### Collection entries
=== Section Start ===

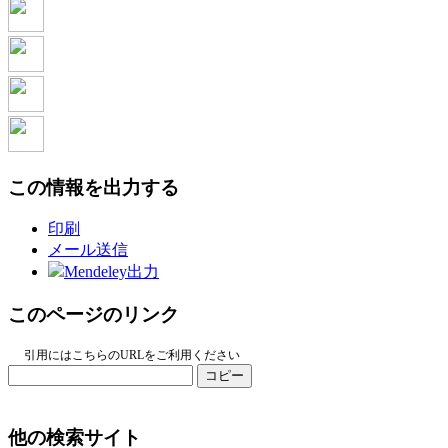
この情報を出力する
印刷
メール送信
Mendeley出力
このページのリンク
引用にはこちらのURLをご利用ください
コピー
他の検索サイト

=== Section End ===

Each record above has to be written out again in full, but its pictures must not be.

### Exercise result
この情報を出力する
印刷
メール送信
Mendeley出力
このページのリンク
引用にはこちらのURLをご利用ください
コピー
他の検索サイト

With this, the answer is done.